Most AI products work by pouring as much chat history as the model will accept into every request. ownify doesn't. We retrieve a handful of well-ranked memories per call — inspectable, deletable, exportable. The result is roughly 4× cheaper than naive long-context on real production traffic, and the answers are usually better because the model isn't hunting through noise.
We use ~28k tokens of precisely-retrieved context per request, not 120k+ of raw history. Same answer quality, often better, at roughly 1/4 the model cost — dropping to ~1/14 once stable system prompts hit the cached-input rate. That's why we can offer flat per-agent pricing instead of metering by context length.
Long context isn't free quality — LLMs degrade on it (the “lost-in-the-middle” effect). Five well-ranked memory drawers beat 200 messages of chat history. We measured this on the LongMemEval-S benchmark: R@5 = 95.4%, within 1.2 points of the best published number on the same split.
Memory in ownify is discrete drawers, not an opaque blob. You can list them, search them, export them, delete them one by one. Ask “what does my agent know about me?” and we can answer literally. A giant context window can't do that.

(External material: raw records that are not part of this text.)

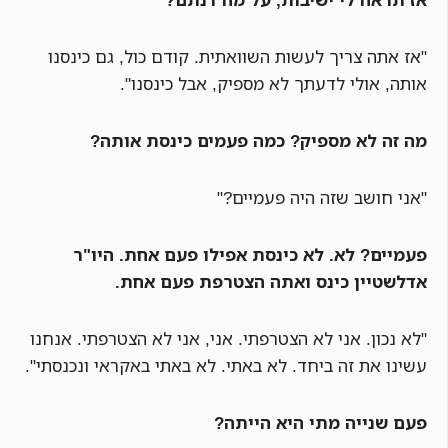
"אז אתה צריך לעשות השוואתית. קודם כול, גם כינסנו
אותה, אולי לדעתך לא מספיק, אבל כינסנו".
מה זה לא מספיק? כמה פעמים כינסת אותה?
"אני חושב שזה היה פעמיים?"
פעמיים? לא. לא כינסת אפילו פעם אחת. היו"ר
אדלשטיין כינס ואתה הצטרפת פעם אחת.
"לא נכון. אני לא הצטרפתי. אני, אני לא הצטרפתי. אנחנו
עשינו את זה ביחד. לא באתי. לא באתי באקראי ונכנסתי".
פעם שנייה מתי היא הייתה?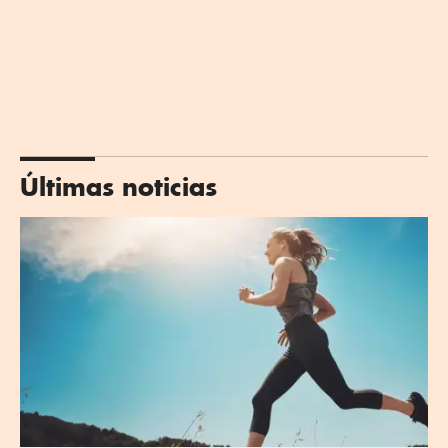
Últimas noticias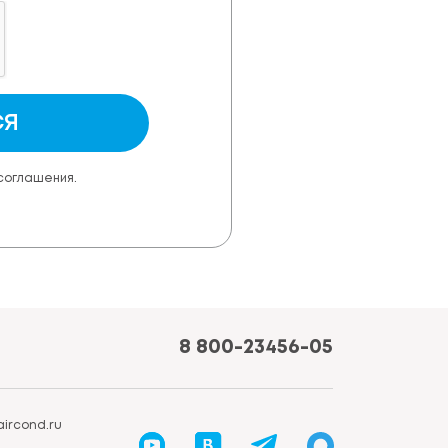
СЯ
 соглашения.
8 800-23456-05
ircond.ru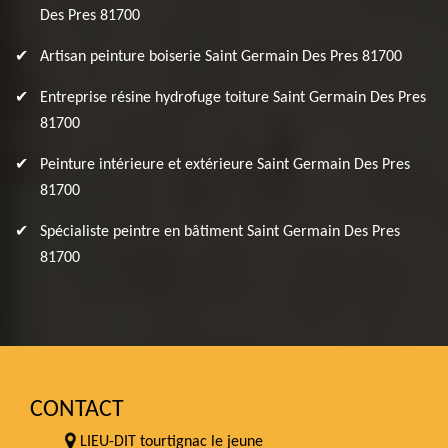
Des Pres 81700
Artisan peinture boiserie Saint Germain Des Pres 81700
Entreprise résine hydrofuge toiture Saint Germain Des Pres
81700
Peinture intérieure et extérieure Saint Germain Des Pres
81700
Spécialiste peintre en bâtiment Saint Germain Des Pres
81700
CONTACT
LIEU-DIT tourtignac le jeune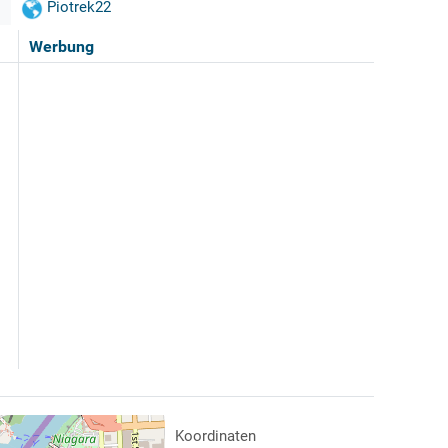
Piotrek22
Werbung
Koordinaten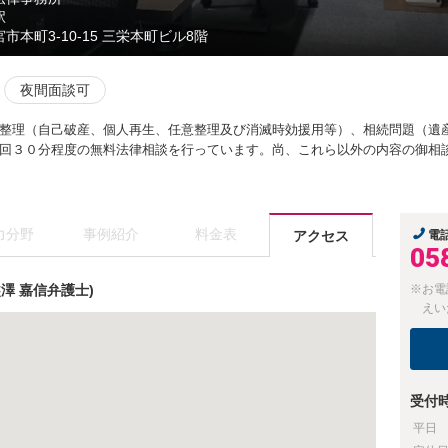
駅
市本町3-10-15 三栄本町ビル8階
夜間面談可
整理（自己破産、個人再生、任意整理及び消滅時効援用等）、相続問題（遺
回３０分程度の無料法律相談を行っています。尚、これら以外の内容の御相
力分野
事例紹介
料金表
アクセス
電
05
澤 嘉信弁護士)
※お電
えい
受付
平日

Per-message cost is bounded by design. You don't get surprised by a €400 month because your team had long chats. We pass that predictability through as flat per-agent pricing — and we can hold the line on it because we engineered the cost shape, not just the marketing.
We don't promise infinite memory. We promise the right memory at the right moment. If the answer is in your archive, we'll find it. If it isn't, we'll tell you. When you genuinely need long context (analysing one huge document), we route to a long-context model for that turn — we don't pretend retrieval beats long-context for every task.
Inspectable memory is also auditable memory. Every read and write against your agent's store goes through ACL-checked endpoints and ends up in a log you can see. Retrieval-style memory makes “what did the agent look at, when?” a real, answerable question — not a vibe.
All numbers in EUR, on Kimi K2.6, at the public rate of €1.40/1M input (€0.24 cached) and €5.88/1M output (Fireworks list × 1.47 markup). Production averages are pulled from our LiteLLM call log across 532 real Kimi K2.6 calls (April 2026).
| Approach | Avg prompt | Avg output | € / message | € / 1,000 msgs |
|---|---|---|---|---|
Naive long-context full history each turn, no retrieval | 120,000 | 976 | €0.1733 | €173 |
ownify — uncached retrieved memory + recent turns + soul | 27,670 | 976 | €0.0444 | €44 |
ownify — with prompt cache ~80% of prompt cached (stable soul + skills) | 27,670 | 976 | €0.0187 | €19 |
We'd rather you hear these from us than discover them later.
If the task is “read this 200-page contract end-to-end and tell me every reference to indemnification”, retrieval over a knowledge base isn't the right shape — you want long-context inference for that one turn. Our default routing handles that: the request gets sent with the document attached, to a long-context model, billed at that model's rate. We don't pretend retrieval beats long-context for every task.
Retrieval is only as good as what got indexed. If the agent's memory is full of half-finished notes and contradictions, it will retrieve half-finished notes and contradictions. We surface what was indexed (the external-memory page lets you read it directly), so you can see and clean it. But the cleaning is real work — we don't hide that.
Memory holds what the agent has seen. If you need fresh information from the live web, that's what tools are for, not memory. ownify agents can call MCP tools (search, fetch, scrape) and the result lands in memory for next time. But the first call has to actually go out.
ownify charges for retained, retrievable knowledge (drawers under management × retrieval quality × concurrency), not for raw token volume. That's a cleaner unit economically and defensible publicly: customers can see what they're paying for instead of a metering bill that scales with chat length.
Concretely: each plan ships with an LLM budget large enough to cover typical usage at the rates above, and top-up credits at Fireworks list × 1.47 EUR if you exceed it. No per-context-token surprise.